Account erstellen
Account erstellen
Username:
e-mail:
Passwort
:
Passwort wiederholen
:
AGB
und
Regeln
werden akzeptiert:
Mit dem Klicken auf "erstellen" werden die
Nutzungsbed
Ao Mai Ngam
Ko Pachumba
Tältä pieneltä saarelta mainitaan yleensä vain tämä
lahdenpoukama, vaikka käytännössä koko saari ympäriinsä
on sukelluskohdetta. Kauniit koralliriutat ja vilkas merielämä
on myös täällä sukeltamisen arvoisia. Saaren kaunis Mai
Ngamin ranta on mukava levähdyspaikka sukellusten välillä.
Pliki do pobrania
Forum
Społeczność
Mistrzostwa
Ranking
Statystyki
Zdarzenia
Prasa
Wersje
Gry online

* * * * *

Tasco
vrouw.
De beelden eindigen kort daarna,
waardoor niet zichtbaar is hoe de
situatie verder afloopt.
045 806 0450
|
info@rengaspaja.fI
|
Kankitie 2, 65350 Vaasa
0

* * * * *

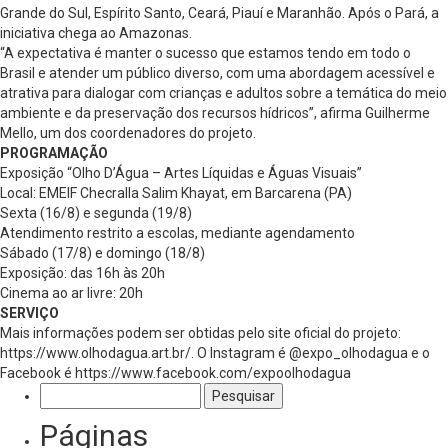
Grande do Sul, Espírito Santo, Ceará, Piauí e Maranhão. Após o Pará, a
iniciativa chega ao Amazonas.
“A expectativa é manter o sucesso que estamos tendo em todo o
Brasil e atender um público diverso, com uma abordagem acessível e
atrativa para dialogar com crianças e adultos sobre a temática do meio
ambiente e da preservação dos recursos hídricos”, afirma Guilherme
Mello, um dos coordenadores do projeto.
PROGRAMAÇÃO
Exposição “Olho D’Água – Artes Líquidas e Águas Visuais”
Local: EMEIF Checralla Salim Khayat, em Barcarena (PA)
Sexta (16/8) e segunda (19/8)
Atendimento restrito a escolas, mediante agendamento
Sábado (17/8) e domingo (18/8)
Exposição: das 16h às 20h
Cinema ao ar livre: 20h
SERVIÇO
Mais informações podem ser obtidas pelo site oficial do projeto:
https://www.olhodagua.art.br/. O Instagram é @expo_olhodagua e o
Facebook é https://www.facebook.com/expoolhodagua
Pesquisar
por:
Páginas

* * * * *

Task requirements:
Lines in the entries above that hold "Exposição" should be counted; give only that count.

Result of the task:
2